In 1939, he held his first personal exhibition at the Stone Gallery of Paris, which marks the beginning of the official recognition of his art. The Second World War brought him to an unexpected stop in Martinique, where he was interned for forty days. During this time, meet Aimé Césaire, an encounter that was to have a lasting impact on his life and his art.
After his return to Cuba in 1941, Wifredo Lam explored his cultural identity and Afro-Cuban roots in his painting. The Cuban period is the most productive of his career, producing over one hundred paintings, including his most famous and representative work, The jungle from 1942.
In the following years, he continues to travel and exhibit all over the world, in the United States, Europe and other countries. She settled in Paris in 1952 and married the Swedish artist Lou Laurin in 1960.

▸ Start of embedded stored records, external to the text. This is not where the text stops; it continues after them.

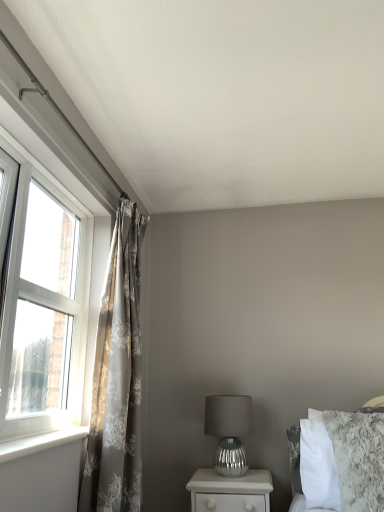 This screenshot has width=384, height=512. I want to click on vacant space underneath silver metallic table lamp at center (from a real-world perspective), so click(230, 475). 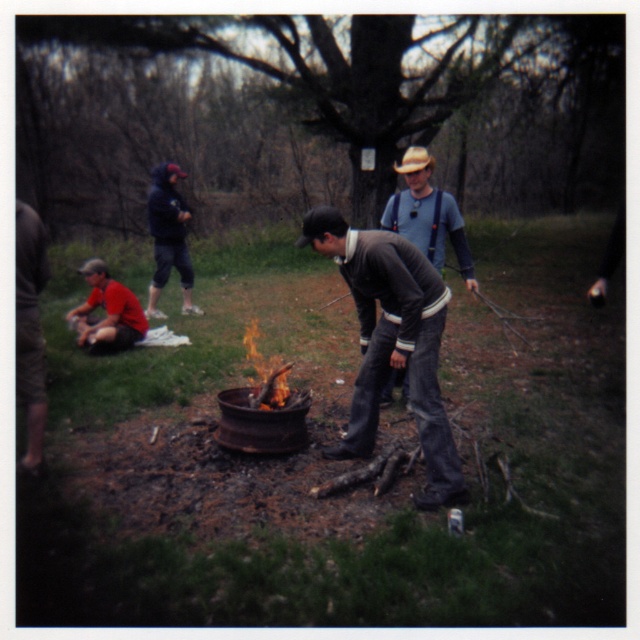 You are organizing a group photo and need to arrange the matte blue shirt at center and the dark blue hoodie at upper left in a row. Which clothing item should be placed on the left side to ensure the row is arranged from thinnest to thickest?

The matte blue shirt at center should be placed on the left side because it is thinner than the dark blue hoodie at upper left, making the row arranged from thinnest to thickest.

You are standing at the point labeled as point (392, 340) in the image. Looking around, you see dark gray jeans at center and a fire pit with flames. What object is directly beneath your feet?

The point labeled as point (392, 340) is located on the dark gray jeans at center, so the object directly beneath your feet is the dark gray jeans at center. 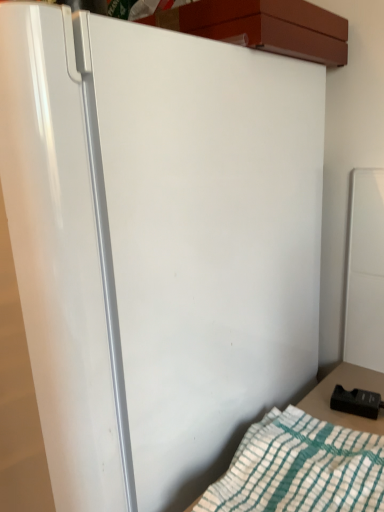 Question: From the image's perspective, would you say black plastic remote control at lower right is positioned over white cotton blanket at lower right?

Choices:
 (A) no
 (B) yes

Answer: (B)

Question: Considering the relative sizes of black plastic remote control at lower right and white cotton blanket at lower right in the image provided, is black plastic remote control at lower right bigger than white cotton blanket at lower right?

Choices:
 (A) no
 (B) yes

Answer: (A)

Question: Considering the relative sizes of black plastic remote control at lower right and white cotton blanket at lower right in the image provided, is black plastic remote control at lower right wider than white cotton blanket at lower right?

Choices:
 (A) yes
 (B) no

Answer: (B)

Question: Is black plastic remote control at lower right not near white cotton blanket at lower right?

Choices:
 (A) no
 (B) yes

Answer: (A)

Question: Does black plastic remote control at lower right have a greater height compared to white cotton blanket at lower right?

Choices:
 (A) no
 (B) yes

Answer: (B)

Question: Is black plastic remote control at lower right outside of white cotton blanket at lower right?

Choices:
 (A) no
 (B) yes

Answer: (B)

Question: From the image's perspective, is white cotton blanket at lower right located beneath black plastic remote control at lower right?

Choices:
 (A) no
 (B) yes

Answer: (B)

Question: From a real-world perspective, is white cotton blanket at lower right physically above black plastic remote control at lower right?

Choices:
 (A) yes
 (B) no

Answer: (A)

Question: Is white cotton blanket at lower right facing away from black plastic remote control at lower right?

Choices:
 (A) yes
 (B) no

Answer: (A)

Question: Would you consider white cotton blanket at lower right to be distant from black plastic remote control at lower right?

Choices:
 (A) no
 (B) yes

Answer: (A)

Question: Considering the relative sizes of white cotton blanket at lower right and black plastic remote control at lower right in the image provided, is white cotton blanket at lower right shorter than black plastic remote control at lower right?

Choices:
 (A) yes
 (B) no

Answer: (A)

Question: Considering the relative positions of white cotton blanket at lower right and black plastic remote control at lower right in the image provided, is white cotton blanket at lower right behind black plastic remote control at lower right?

Choices:
 (A) yes
 (B) no

Answer: (B)

Question: Relative to white cotton blanket at lower right, is black plastic remote control at lower right in front or behind?

Choices:
 (A) front
 (B) behind

Answer: (B) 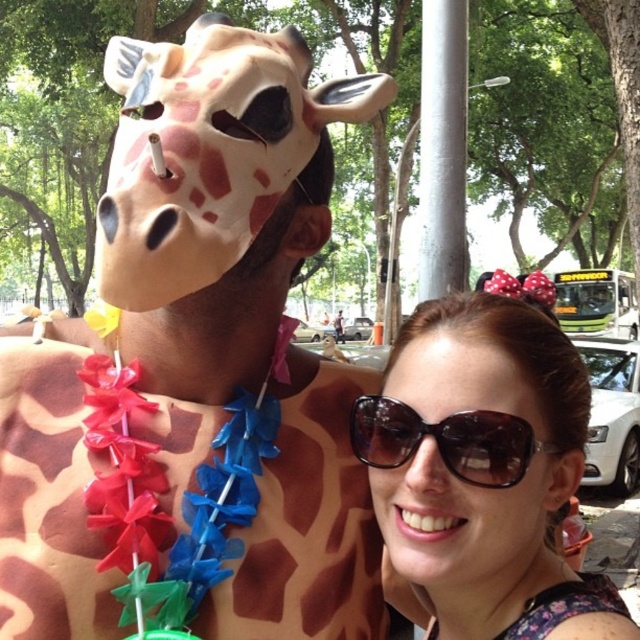 Question: From the image, what is the correct spatial relationship of matte black sunglasses at upper center in relation to silver metallic pole at upper center?

Choices:
 (A) below
 (B) above

Answer: (A)

Question: Does matte black sunglasses at upper center appear over brown matte sunglasses at center?

Choices:
 (A) no
 (B) yes

Answer: (A)

Question: Which object is the farthest from the brown matte sunglasses at center?

Choices:
 (A) brown matte giraffe mask at upper left
 (B) matte black sunglasses at upper center
 (C) silver metallic pole at upper center

Answer: (C)

Question: Which point is farther to the camera?

Choices:
 (A) (500, 444)
 (B) (540, 586)

Answer: (B)

Question: Which point appears closest to the camera in this image?

Choices:
 (A) (454, 132)
 (B) (620, 625)
 (C) (508, 468)
 (D) (324, 500)

Answer: (C)

Question: Is matte black sunglasses at upper center to the right of silver metallic pole at upper center from the viewer's perspective?

Choices:
 (A) no
 (B) yes

Answer: (A) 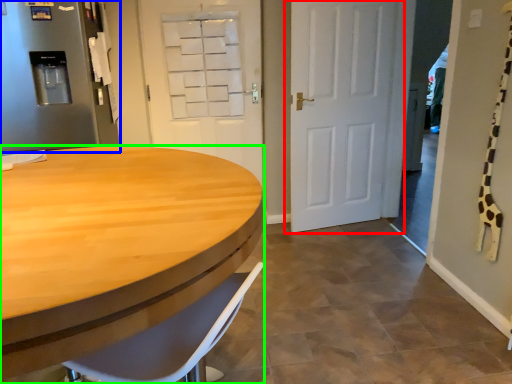 Question: Which object is the farthest from door (highlighted by a red box)? Choose among these: refrigerator (highlighted by a blue box) or desk (highlighted by a green box).

Choices:
 (A) refrigerator
 (B) desk

Answer: (B)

During the 1960s, Wifredo Lam became increasingly interested in engraving and collaborated with poets and writers to create large format portfolios. His art is characterized by a unique aesthetic, which blends cubist influences, primitive elements and surrealism in a very personal way. His artistic research also reflects his interest in African and Afro-Cuban culture, which he has helped bring to light through his art. His artistic legacy continues to inspire and influence artists around the world, and his work has been celebrated in numerous international exhibitions and retrospectives. Wifredo Lam has left an indelible mark on the history of art, demonstrating that cultural diversity and the meeting of traditions can lead to enormous creativity and artistic innovation.